We envision models that are pre-trained on a vast range of domain-relevant tasks to become key for molecule property prediction

Overview

HuggingMolecules

License

We envision models that are pre-trained on a vast range of domain-relevant tasks to become key for molecule property prediction. This repository aims to give easy access to state-of-the-art pre-trained models.

Quick tour

To quickly fine-tune a model on a dataset using the pytorch lightning package follow the below example based on the MAT model and the freesolv dataset:

from huggingmolecules import MatModel, MatFeaturizer

# The following import works only from the source code directory:
from experiments.src import TrainingModule, get_data_loaders

from torch.nn import MSELoss
from torch.optim import Adam

from pytorch_lightning import Trainer
from pytorch_lightning.metrics import MeanSquaredError

# Build and load the pre-trained model and the appropriate featurizer:
model = MatModel.from_pretrained('mat_masking_20M')
featurizer = MatFeaturizer.from_pretrained('mat_masking_20M')

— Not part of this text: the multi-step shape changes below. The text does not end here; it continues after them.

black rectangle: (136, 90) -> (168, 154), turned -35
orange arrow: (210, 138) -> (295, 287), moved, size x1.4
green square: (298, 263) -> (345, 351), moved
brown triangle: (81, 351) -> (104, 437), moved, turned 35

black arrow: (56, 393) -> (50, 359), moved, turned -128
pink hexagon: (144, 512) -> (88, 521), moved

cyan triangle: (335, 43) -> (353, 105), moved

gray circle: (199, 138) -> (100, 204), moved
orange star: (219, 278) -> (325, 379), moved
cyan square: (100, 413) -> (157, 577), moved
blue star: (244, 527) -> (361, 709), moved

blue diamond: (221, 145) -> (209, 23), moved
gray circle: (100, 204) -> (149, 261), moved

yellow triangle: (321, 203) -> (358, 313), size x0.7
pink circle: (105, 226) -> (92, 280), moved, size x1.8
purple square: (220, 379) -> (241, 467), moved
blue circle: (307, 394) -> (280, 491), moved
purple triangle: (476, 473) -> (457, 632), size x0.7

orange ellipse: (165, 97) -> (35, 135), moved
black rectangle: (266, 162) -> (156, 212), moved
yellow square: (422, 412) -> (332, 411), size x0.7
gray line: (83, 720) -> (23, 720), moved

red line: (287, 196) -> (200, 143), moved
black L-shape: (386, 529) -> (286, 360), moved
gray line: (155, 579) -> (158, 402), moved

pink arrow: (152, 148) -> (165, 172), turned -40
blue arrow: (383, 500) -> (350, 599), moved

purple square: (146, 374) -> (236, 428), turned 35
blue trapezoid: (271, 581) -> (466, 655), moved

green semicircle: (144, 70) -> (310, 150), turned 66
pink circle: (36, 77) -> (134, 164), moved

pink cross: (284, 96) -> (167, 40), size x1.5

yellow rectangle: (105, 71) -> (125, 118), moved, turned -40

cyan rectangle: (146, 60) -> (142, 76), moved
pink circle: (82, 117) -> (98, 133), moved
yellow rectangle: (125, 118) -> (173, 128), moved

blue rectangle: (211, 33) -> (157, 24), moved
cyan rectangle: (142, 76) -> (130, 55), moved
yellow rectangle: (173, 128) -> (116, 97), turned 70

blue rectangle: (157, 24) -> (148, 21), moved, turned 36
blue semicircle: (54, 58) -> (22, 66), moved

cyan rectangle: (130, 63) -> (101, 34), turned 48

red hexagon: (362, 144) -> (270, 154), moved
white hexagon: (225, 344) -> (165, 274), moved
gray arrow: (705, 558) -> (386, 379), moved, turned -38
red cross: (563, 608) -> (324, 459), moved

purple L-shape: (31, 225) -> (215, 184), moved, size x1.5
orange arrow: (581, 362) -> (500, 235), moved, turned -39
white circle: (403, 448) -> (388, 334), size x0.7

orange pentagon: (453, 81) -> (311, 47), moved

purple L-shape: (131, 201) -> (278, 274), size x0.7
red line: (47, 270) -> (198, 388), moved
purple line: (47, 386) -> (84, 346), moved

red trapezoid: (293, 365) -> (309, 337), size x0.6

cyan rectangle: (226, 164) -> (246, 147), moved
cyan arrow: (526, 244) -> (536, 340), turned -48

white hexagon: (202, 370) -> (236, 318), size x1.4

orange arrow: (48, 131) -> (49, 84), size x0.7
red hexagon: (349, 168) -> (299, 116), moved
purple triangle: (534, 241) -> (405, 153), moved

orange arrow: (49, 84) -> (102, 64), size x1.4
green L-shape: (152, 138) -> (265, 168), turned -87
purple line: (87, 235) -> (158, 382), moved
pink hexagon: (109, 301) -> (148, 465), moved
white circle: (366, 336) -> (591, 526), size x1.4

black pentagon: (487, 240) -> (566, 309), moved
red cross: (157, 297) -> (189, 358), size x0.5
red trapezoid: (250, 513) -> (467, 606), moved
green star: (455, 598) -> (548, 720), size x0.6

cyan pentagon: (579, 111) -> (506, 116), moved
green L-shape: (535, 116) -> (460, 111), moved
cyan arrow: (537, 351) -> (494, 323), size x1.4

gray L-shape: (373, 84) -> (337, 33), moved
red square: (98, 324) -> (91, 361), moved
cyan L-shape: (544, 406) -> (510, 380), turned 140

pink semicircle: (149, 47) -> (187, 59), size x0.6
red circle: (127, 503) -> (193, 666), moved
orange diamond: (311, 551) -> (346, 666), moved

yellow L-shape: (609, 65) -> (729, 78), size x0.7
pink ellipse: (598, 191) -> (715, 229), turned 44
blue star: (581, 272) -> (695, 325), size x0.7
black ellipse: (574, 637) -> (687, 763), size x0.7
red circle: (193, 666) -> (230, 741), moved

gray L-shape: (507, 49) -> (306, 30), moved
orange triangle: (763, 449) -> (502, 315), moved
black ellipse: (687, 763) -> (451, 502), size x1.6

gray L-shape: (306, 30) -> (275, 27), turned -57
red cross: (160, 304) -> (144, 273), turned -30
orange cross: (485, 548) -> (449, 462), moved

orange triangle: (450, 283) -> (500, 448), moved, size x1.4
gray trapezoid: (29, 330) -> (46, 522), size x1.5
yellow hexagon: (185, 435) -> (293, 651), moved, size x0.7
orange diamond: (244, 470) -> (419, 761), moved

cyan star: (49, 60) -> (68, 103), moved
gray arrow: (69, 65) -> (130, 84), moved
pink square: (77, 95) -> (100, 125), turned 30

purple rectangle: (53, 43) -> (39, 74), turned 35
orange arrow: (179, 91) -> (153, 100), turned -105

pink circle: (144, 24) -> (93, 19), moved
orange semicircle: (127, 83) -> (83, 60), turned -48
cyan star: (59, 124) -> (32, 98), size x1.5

# Build the pytorch lightning training module:
pl_module = TrainingModule(model,
                           loss_fn=MSELoss(),
                           metric_cls=MeanSquaredError,
                           optimizer=Adam(model.parameters()))

# Build the data loader for the freesolv dataset:
train_dataloader, _, _ = get_data_loaders(featurizer,
                                          batch_size=32,
                                          task_name='ADME',
                                          dataset_name='hydrationfreeenergy_freesolv')

# Build the pytorch lightning trainer and fine-tune the module on the train dataset:
trainer = Trainer(max_epochs=100)
trainer.fit(pl_module, train_dataloader=train_dataloader)

# Make the prediction for the batch of SMILES strings:
batch = featurizer(['C/C=C/C', '[C]=O'])
output = pl_module.model(batch)

Installation

Create your conda environment and install the rdkit package:

conda create -n huggingmolecules python=3.8.5
conda activate huggingmolecules
conda install -c conda-forge rdkit==2020.09.1

Then install huggingmolecules from the cloned directory:

conda activate huggingmolecules
pip install -e ./src

Project Structure

The project consists of two main modules: src/ and experiments/ modules:

  • The src/ module contains abstract interfaces for pre-trained models along with their implementations based on the pytorch library. This module makes configuring, downloading and running existing models easy and out-of-the-box.
  • The experiments/ module makes use of abstract interfaces defined in the src/ module and implements scripts based on the pytorch lightning package for running various experiments. This module makes training, benchmarking and hyper-tuning of models flawless and easily extensible.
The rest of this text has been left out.